Banks continued to make sluggish progress in compensating small firms mis-sold complex financial products as the City regulator revealed many have been waiting more than six months for a result.
The Financial Conduct Authority (FCA) said the progress on agreeing compensation for so-called interest rate swaps had been slower than expected so far as only 22 firms got redress in September out of nearly 30,000 cases being reviewed.
This brings the total so far to 32 offers, who have accepted £2 million in compensation, out of a £3 billion total built up by the banks.
John Allan, national chairman of the Federation of Small Businesses, said: “We are quickly losing confidence in the banks and the regulator as this scheme remains unbelievably slow.

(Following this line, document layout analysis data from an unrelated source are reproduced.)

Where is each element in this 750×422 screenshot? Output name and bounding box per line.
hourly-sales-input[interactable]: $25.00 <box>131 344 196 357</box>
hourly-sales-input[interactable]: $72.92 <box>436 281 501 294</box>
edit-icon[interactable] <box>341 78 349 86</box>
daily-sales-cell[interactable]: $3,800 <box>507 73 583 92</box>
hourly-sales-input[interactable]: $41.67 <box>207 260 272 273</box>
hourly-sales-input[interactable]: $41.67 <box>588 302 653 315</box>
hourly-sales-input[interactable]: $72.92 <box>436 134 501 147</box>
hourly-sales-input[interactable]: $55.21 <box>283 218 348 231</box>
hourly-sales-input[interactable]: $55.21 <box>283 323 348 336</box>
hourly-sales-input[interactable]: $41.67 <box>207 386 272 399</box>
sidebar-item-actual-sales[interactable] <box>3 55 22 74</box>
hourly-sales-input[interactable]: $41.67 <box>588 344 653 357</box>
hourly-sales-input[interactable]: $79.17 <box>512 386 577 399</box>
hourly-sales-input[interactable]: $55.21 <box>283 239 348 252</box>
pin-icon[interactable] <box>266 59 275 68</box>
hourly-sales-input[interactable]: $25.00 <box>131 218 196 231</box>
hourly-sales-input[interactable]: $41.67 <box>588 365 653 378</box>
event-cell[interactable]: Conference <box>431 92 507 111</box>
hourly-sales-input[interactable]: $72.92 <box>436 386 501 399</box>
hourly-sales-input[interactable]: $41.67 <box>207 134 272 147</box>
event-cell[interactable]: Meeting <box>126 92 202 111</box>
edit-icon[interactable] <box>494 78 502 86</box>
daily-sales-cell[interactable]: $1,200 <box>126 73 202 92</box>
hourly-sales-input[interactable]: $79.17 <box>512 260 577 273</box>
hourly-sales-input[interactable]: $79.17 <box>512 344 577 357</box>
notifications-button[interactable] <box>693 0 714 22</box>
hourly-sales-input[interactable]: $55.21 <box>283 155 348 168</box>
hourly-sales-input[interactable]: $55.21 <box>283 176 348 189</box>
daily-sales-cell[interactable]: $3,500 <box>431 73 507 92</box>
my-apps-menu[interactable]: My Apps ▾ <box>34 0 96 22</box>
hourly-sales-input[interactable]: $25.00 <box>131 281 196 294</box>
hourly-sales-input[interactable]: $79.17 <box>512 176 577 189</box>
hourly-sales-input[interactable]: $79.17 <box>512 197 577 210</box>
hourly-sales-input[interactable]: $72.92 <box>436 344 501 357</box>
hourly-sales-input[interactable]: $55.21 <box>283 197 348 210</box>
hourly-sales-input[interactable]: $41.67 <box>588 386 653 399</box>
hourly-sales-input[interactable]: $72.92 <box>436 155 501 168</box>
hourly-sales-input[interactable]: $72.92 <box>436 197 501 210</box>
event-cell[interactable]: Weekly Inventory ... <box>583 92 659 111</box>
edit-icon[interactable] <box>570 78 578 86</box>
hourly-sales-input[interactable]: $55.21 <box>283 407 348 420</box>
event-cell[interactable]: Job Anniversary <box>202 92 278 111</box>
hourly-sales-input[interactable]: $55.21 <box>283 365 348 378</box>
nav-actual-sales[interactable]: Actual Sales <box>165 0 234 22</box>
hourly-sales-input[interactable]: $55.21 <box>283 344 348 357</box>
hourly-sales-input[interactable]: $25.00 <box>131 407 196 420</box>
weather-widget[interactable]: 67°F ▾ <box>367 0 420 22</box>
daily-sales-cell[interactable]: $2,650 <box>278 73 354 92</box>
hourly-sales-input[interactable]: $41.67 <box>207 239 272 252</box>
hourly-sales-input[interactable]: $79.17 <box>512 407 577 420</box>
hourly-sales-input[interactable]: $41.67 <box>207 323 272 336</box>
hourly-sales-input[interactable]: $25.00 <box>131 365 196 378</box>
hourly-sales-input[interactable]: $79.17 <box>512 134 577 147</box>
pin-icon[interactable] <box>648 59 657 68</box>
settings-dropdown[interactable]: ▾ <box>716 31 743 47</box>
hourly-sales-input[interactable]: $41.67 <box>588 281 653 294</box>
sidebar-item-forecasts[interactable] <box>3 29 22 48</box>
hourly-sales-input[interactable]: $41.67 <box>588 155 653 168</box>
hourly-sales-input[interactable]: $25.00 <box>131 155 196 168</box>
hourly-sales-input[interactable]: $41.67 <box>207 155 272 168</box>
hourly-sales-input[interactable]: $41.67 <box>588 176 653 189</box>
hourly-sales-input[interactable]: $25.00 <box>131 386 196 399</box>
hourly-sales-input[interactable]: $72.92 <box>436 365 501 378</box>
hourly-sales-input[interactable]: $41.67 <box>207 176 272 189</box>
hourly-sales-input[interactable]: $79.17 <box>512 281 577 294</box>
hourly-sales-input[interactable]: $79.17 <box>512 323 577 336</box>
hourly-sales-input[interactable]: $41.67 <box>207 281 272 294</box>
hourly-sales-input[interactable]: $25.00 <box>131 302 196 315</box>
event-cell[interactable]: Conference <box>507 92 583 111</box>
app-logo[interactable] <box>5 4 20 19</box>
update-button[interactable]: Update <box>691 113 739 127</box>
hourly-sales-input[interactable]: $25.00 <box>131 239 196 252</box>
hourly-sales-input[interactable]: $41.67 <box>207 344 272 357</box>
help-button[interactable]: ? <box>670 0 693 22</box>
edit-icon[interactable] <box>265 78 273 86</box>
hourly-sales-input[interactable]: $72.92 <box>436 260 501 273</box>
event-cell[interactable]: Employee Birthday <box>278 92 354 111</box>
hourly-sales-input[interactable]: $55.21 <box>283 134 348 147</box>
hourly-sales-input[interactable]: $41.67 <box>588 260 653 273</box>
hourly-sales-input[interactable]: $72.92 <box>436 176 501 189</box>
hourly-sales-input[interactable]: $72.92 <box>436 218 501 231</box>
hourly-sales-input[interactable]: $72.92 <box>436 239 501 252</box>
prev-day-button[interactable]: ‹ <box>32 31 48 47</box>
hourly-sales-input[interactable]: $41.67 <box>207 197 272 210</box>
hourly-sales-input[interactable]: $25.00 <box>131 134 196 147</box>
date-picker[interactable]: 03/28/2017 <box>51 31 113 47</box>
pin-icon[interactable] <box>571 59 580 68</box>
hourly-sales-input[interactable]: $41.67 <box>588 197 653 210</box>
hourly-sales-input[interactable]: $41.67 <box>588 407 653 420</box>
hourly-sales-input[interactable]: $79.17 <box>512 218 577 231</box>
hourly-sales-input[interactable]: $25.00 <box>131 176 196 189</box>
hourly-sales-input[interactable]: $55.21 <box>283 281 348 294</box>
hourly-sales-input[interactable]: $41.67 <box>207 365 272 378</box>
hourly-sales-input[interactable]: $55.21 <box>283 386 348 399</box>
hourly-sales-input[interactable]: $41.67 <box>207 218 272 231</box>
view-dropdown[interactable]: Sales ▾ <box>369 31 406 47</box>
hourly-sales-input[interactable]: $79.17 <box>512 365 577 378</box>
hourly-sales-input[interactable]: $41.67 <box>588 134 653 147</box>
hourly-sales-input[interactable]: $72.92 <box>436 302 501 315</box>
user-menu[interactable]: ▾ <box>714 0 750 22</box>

The regulator initially indicated the redress scheme would take six months to complete – a timetable that has clearly been missed by a large margin."
However, the FCA said it expected the number of offers to increase "rapidly" over the next few months, with banks planning to send out over 1,000 compensation offers in October.
FCA chief executive Martin Wheatley said: "Whilst we are moving in the right direction, we expect to see the pace at which cases are resolved and redress paid quicken over the coming weeks.
"Many small business owners have been waiting too long to find out if they were mis-sold and we are now eager to see people repaid as soon as possible."
Interest rate swaps are complicated derivatives that might have been sold as protection - or to act as a hedge - against a rise in interest rates without the customer fully grasping the downside risks.
They were marketed as low-cost protection against rising interest rates, often as a condition of a business loan.